I have an expression which does the same calculation. When I try to do the whole calculation in a single expression and store it in variable "a", the expression calculates the answer as 0. When I divide the equations in two different parts and then calculate it, it gives the answer -0.332087. Obviously, -0.332087 is the correct answer. Can anybody explain why is this program misbehaving like this?

#include<stdio.h>

void main(){
    double a, b, c;
    int n=0, sumY=0, sumX=0, sumX2=0, sumY2=0, sumXY=0;
    n = 85;
    sumX = 4276;
    sumY = 15907;
    sumX2 = 288130;
    sumY2 = 3379721;
    sumXY = 775966;
    a = ((n*sumXY) - (sumX*sumY)) / ((n*sumX2)-(sumX*sumX));
    b = ((n*sumXY) - (sumX*sumY));
    c = ((n*sumX2) - (sumX*sumX));
    printf("%lf\n", a);
    printf("%lf\n", b/c);
}

Output:
0.000000
-0.332097

Answer 1

In your program

a = ((n*sumXY) - (sumX*sumY)) / ((n*sumX2)-(sumX*sumX));

all the variables in the right hand side are of type int, so it will produce a result of type int. The true answer -0.332097 is not a int value, so it will be converted to a valid int value, namely 0. And this 0 is assigned to variable a.

But when you do

b = ((n*sumXY) - (sumX*sumY));
c = ((n*sumX2) - (sumX*sumX));
printf("%lf\n", b/c);

The variable b and c are of type double, so the expression b/c produce a double typed value and the true answer -0.332097 is a valid double value. Thus this part of your code give a right result.

Answer 2

In first equation i.e. a = ((n*sumXY) - (sumX*sumY)) / ((n*sumX2)-(sumX*sumX)) both numerator and denominator will give integer results and the value stored in a will also be integer as integer/integer is integer. In second and third expression as you are solving them individually both b and c will be stored in double and double/double will result in a double i.e. a decimal value.

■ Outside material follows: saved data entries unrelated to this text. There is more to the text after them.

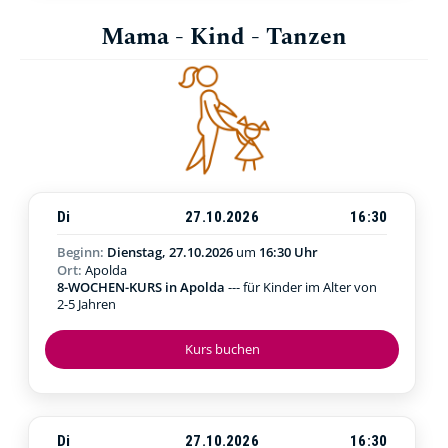
Mama - Kind - Tanzen
Di
27.10.2026
16:30
Beginn:
Dienstag, 27.10.2026
um
16:30 Uhr
Ort:
Apolda
8-WOCHEN-KURS in Apolda
--- für Kinder im Alter von
2-5 Jahren
Kurs buchen
Di
27.10.2026
16:30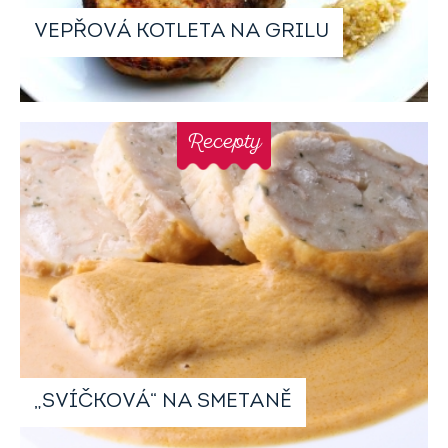
VEPŘOVÁ KOTLETA NA GRILU
Recepty
„SVÍČKOVÁ“ NA SMETANĚ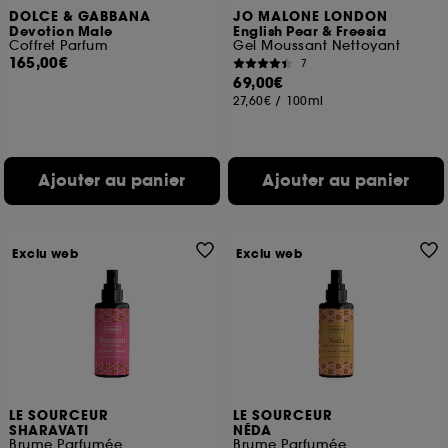
DOLCE & GABBANA
JO MALONE LONDON
Devotion Male
English Pear & Freesia
Coffret Parfum
Gel Moussant Nettoyant
165,00€
7
69,00€
27,60€
/
100ml
Ajouter au panier
Ajouter au panier
Exclu web
Exclu web
LE SOURCEUR
LE SOURCEUR
SHARAVATI
NÉDA
Brume Parfumée
Brume Parfumée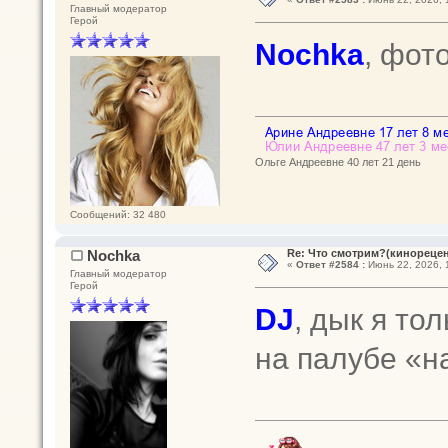
Главный модератор
Герой
Nochka
, фот
Ольге Андреевне 40 лет 21 день
Сообщений: 32 480
Nochka
Re: Что смотрим?(кинореце
«
Ответ #2584 :
Июнь 22, 2026, 
Главный модератор
Герой
DJ
, дык я то
на палубе «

This problem can be solved by using type casting - or better still using float for the variables.

Answer 3

Add double before your calculation, so after you do your integer calculation in "a", it will convert it to double.

a = (double)((n*sumXY) - (sumX*sumY)) / ((n*sumX2)-(sumX*sumX));

Answer 4

First of all (INTEGER)/(INTEGER) is always an INTEGER. So, you can typecast it like a = (double)(((n*sumXY) - (sumX*sumY)) / ((n*sumX2)-(sumX*sumX)));

OR

We know that any number (n ? ?), multiplied by 1.0 always gives the same number (n). So, your code shall be like:

a = ((n*sumXY*1.0L) - (sumX*sumY)) / ((n*sumX2)-(sumX*sumX));

Multiplying by 1.0L or 1.0f converts the whole arithmetic operation to long double data type. Now you can print the number (-0.332097) to stdout.

Non-standard Code

Your code is:

void main()
{
     //// YOUR CODE
}

Which is non-standard C. Instead your code should be like:

int main(int argc, char **argv)
{
     //// YOUR CODE
     return 0;
}

Answer 5

Change all your INTEGERS to DOUBLES. That should solve the problem

Answer 6

The type of 1st expression is int whereas in 2nd expression it is double.